Un anneau pour les gouverner tous
Dans leur simulation, les chercheurs ont montré que la théorie la plus plausible pour expliquer la configuration actuelle du Système solaire est celle de cette structure en anneaux. Des anneaux qui agissent comme des frontières pour les corps naviguant de part et d’autre. Ce type de configuration a déjà été observé par Alma autour de plusieurs étoiles jeunes qui n’avaient pas encore de planètes, mais uniquement un disque protoplanétaire. Comment ces anneaux se sont créés ? Mystère. Cela peut être dû à la formation d’une planète qui s’accompagne d’une zone où la pression est maximale, les grains de poussière se mettent alors à se comporter différemment et à se structurer en cercle suivant l’orbite de ce nouvel objet. Mais comme nous l’avions dit plus tôt dans le cas de Jupiter, le temps de la formation est trop lent et des météorites de l’extérieur seraient passées à l’intérieur. Il y a donc un autre mécanisme à l’œuvre, qui n’impliquerait pas la formation de planètes. Ramon Brasser a une autre explication : « L‘anneau pourrait être formé par des grains de poussière qui s’agglomèrent sans pour autant former une planète. Un mécanisme plus rapide. »

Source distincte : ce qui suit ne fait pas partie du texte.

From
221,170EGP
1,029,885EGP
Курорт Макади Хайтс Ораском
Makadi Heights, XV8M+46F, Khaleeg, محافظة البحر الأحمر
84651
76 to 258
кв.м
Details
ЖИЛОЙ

Le problème ici est que les grains de poussière finissent par se disperser et la pression devrait alors redescendre. Les chercheurs ajoutent donc une autre structure plus proche du Soleil, un disque de vent (disc wind) qui empêcherait la matière de s’éparpiller et qui créerait une zone « propre » dans le système interne. Cela expliquerait pourquoi les météorites sont si différentes d’un côté et de l’autre de ce disque, mais aussi pourquoi la ceinture d’astéroïdes entre Mars et Jupiter a une masse aussi faible, et pourquoi Jupiter n’a pas migré plus près du Soleil.

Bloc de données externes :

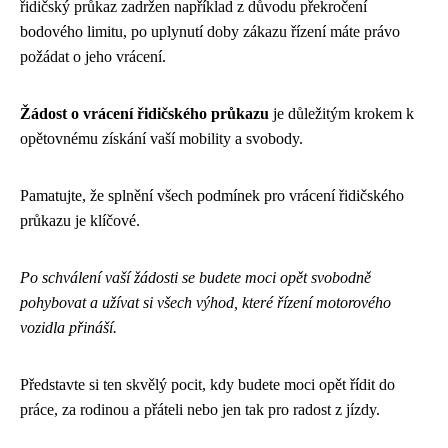
řidičský průkaz zadržen například z důvodu překročení
bodového limitu, po uplynutí doby zákazu řízení máte právo
požádat o jeho vrácení.
Žádost o vrácení řidičského průkazu
je důležitým krokem k
opětovnému získání vaší mobility a svobody.
Pamatujte, že splnění všech podmínek pro vrácení řidičského
průkazu je klíčové.
Po schválení vaší žádosti se budete moci opět svobodně
pohybovat a užívat si všech výhod, které řízení motorového
vozidla přináší.
Představte si ten skvělý pocit, kdy budete moci opět řídit do
práce, za rodinou a přáteli nebo jen tak pro radost z jízdy.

Alma, la clé vers les jeunes étoiles
Il y avait donc à l’origine un anneau formé de poussière et de gaz qui a causé une pression suffisante pour empêcher le passage de certaines météorites entre les deux parties du Système solaire. Sur l’orbite de cet anneau, Jupiter s’est formée et a créé une barrière définitive entre les deux. Il est possible que d’autres anneaux similaires soient apparus là où sont aujourd’hui Uranus et Neptune. Rien de sûr à ce stade, mais des structures similaires ont été observées, toujours par Alma autour d’étoiles plus lointaines. Ces étoiles jeunes représentent aujourd’hui la meilleure piste que nous ayons pour découvrir les secrets de notre Système solaire au début de sa création.
Et les découvertes pourraient se multiplier dans les années qui viennent puisqu’Alma a fourni depuis sa mise en service en 2011 de nombreuses données qui ne demandent qu’à être exploitées. Avec ses 66 antennes interconnectées, le réseau peut scruter le spectre lumineux des étoiles et analyser le disque protoplanétaire qui gravite autour. L’étude de la formation des planètes était un de ses nombreux objectifs et les équipes de chercheurs sont nombreuses à demander du temps d’observation avec des résultats encourageants.